By expanding the viewpoint well beyond the process of evaluating alternatives, many people use the theory to examine the nature of the organizational structure, the psychological and social reactions of individuals and groups, and analysis of value considerations with respect to goals, communication networks, and incentives. The scientific approach to decision making involves some of the following factors:
1. Defining the problem
2. Collecting all relevant information
3. Developing alternatives
4. Examining all the alternatives and the solutions
5. Testing the solutions, (if you can make this possible)
6. Selecting a course of action
7. Implementing the action.
8. Evaluating the results of the action
6. The Mathematical School
In this group, we have those theorists who see management as a system of mathematical models and processes. According to the approach of the Mathematical school, decision-making is a logical process that can be expressed in terms of mathematical symbols and relationships. This approach forces the analyst to define a problem and allows for the insertion of symbols through a logical methodology which provides a powerful tool for solving complex phenomena.
Modern managers may normally face some of the following problems:
1. Increase in the size and complexity of organizational structures
2. Increase in paperwork, which stifles the ability to produce
4. The need for instantaneous management response in the decision-making areas, which requires an up-to date, accurate and comprehensive information
5. Increase in demands on management with fewer budgets
6. Increase in the number of people to be dealt with by government and business structures
7. The Systems Approach School
This school is of recent origin having developed in the later 1960s. It is an integrated approach, which considers management in its totality based on empirical data. According to this approach, attention must be paid to the overall effectiveness of a subsystem in isolation from the other subsystems.

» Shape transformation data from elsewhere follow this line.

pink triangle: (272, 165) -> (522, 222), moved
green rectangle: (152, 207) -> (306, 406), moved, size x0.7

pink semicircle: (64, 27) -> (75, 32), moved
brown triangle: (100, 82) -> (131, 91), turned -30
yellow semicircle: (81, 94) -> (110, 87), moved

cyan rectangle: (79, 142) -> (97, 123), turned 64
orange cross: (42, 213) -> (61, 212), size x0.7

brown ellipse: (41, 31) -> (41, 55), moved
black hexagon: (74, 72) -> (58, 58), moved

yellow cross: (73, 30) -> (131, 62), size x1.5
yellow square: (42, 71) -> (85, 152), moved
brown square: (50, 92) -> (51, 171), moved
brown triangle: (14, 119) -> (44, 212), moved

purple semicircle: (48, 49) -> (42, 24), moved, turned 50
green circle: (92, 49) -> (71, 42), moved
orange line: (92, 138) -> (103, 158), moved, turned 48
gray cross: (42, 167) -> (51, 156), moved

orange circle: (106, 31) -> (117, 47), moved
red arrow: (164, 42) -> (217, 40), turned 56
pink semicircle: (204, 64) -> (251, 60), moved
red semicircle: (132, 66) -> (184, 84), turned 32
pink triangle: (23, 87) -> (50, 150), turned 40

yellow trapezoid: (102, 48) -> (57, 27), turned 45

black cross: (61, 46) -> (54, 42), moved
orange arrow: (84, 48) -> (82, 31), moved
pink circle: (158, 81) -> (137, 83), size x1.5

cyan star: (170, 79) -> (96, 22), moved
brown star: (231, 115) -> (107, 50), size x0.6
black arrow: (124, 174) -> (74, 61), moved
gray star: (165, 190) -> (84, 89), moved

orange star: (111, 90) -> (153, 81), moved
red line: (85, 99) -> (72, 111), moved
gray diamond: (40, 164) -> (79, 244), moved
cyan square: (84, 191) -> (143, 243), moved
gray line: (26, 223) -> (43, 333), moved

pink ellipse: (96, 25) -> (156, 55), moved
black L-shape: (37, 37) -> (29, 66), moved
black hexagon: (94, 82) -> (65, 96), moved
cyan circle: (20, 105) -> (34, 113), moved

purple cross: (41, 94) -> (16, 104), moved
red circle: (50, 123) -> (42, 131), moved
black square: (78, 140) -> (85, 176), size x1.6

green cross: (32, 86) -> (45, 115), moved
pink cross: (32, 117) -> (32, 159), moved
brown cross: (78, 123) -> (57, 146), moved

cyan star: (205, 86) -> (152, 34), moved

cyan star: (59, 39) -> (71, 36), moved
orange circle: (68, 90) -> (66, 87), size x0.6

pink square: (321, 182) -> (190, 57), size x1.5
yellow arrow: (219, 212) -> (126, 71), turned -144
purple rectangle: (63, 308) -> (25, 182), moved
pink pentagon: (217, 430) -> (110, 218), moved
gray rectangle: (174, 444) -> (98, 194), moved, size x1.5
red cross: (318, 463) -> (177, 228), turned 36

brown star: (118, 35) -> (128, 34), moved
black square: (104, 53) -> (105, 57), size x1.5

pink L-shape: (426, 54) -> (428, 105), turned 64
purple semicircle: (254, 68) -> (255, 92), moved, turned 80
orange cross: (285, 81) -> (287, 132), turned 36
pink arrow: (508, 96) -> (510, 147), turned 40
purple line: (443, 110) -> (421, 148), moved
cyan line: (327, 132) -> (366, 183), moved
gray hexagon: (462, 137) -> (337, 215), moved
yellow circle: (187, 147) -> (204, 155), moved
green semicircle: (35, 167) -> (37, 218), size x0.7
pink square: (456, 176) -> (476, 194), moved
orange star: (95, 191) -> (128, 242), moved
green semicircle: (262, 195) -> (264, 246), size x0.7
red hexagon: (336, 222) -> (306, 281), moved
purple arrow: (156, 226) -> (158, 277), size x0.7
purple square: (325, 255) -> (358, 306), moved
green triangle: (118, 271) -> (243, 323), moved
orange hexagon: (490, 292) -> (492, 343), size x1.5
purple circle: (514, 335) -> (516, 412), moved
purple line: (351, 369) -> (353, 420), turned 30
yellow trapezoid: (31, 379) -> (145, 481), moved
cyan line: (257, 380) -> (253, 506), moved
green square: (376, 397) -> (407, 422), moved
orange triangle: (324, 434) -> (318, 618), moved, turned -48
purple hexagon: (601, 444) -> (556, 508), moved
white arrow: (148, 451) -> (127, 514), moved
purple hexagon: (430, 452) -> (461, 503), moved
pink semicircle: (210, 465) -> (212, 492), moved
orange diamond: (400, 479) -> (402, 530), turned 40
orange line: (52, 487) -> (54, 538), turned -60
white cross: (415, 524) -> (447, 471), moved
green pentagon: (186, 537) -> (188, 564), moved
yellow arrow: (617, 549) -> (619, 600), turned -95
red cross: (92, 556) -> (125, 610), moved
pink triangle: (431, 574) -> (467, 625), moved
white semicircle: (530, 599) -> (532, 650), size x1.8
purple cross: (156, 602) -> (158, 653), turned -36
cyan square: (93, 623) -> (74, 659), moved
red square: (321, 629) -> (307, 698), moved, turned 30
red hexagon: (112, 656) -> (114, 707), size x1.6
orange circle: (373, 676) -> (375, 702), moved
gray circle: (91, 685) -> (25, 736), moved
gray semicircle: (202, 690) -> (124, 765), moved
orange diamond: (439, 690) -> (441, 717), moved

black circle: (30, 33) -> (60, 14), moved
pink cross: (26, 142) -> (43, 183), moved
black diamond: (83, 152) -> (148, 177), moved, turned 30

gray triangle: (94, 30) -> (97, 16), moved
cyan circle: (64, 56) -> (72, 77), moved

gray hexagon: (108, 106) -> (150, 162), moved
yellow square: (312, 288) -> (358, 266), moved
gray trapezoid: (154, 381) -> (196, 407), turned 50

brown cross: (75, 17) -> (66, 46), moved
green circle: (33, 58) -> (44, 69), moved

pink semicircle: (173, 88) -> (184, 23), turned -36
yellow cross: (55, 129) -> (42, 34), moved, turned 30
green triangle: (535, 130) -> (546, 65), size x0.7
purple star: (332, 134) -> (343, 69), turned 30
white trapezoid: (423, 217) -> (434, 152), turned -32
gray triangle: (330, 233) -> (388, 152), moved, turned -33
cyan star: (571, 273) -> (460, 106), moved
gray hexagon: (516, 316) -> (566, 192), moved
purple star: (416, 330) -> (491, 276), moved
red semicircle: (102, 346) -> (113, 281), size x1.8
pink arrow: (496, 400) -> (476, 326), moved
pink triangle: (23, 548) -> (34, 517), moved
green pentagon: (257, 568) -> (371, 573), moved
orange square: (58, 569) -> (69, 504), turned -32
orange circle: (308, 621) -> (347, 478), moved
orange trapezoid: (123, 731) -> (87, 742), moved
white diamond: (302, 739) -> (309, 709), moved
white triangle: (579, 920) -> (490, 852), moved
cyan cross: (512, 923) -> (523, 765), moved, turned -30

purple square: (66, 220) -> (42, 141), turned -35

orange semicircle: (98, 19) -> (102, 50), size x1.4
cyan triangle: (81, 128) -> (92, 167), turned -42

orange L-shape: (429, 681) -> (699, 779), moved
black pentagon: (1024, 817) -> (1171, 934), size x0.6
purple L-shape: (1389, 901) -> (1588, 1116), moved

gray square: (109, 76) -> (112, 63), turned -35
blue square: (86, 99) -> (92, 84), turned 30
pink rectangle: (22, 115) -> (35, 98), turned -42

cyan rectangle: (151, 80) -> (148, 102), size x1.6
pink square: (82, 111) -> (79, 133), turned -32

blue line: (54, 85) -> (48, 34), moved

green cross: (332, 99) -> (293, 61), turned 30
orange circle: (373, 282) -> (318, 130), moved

The main emphasis is on the interdependence and inter-relatedness of the various subsystems, from the point of view of the effectiveness of a large system. Its essential features are as follows:
- A system has a number of subsystems, parts, and subparts.
- All the subsystems, parts, and subparts are mutually related to each other. A change in one part will affect the changes in other parts.
- The systems approach emphasizes the study of the various parts in their interrelationships rather than in isolation from each other.
- The systems approach to management brings out the complexity of a real-life management problem much more sharply than any of the other approaches.
- It can be utilized by any other school of management thought.
The boundary of a system may be classified into two parts:
1. Closed system that has no environment. This part implies that no outside systems are to be considered.
2. Open system that has an environment. This part implies that it possesses systems with which it relates, exchanges, and communicates.
8. The Contingency Approach School of Management
The contingency approach to management emphasizes the fact that management is a highly practice-oriented and action-packed discipline.
Managerial decisions and actions initiatives are known to be matters of pragmatism and not of principles. The environment of organizations and managers is very complex, uncertain, ever-changing, and diverse. It is the basic function of managers to analyze and understand the environments in which they function before adopting their techniques, processes, and practices.
The choice of approaches and also their effectiveness is contingent on the behavior and dynamics of situational variables. But, there is no one universally valid best way of doing things. Management theory and principles tend to be deterministic, while the pace, pattern and behavior of events defy the deterministic or dogmatic approaches. What is valid and good in a particular situation need not be the same in some other situation.